▸ Dataset entries:
*** Block opens ***

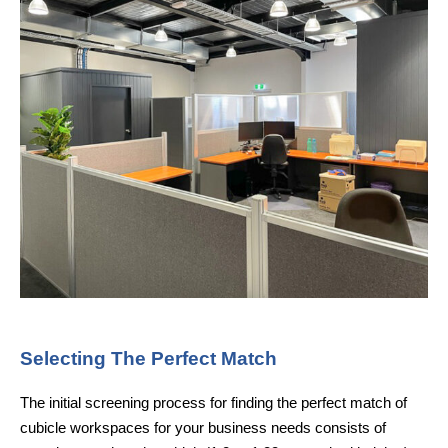
Selecting The Perfect Match
The initial screening process for finding the perfect match of
cubicle workspaces for your business needs consists of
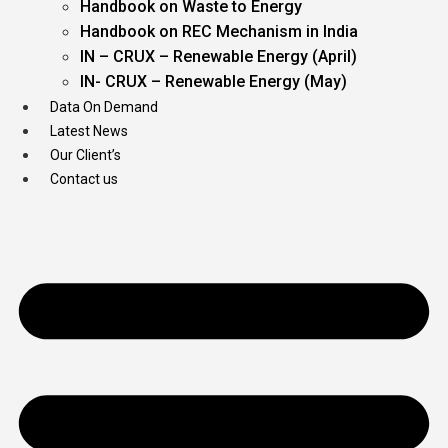
Handbook on Waste to Energy
Handbook on REC Mechanism in India
IN – CRUX – Renewable Energy (April)
IN- CRUX – Renewable Energy (May)
Data On Demand
Latest News
Our Client’s
Contact us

*** Block closes ***

▸ Aim of the task: Copy out, from the data above, each line where the string "Energy" is present.

▸ Reply:
Handbook on Waste to Energy
IN – CRUX – Renewable Energy (April)
IN- CRUX – Renewable Energy (May)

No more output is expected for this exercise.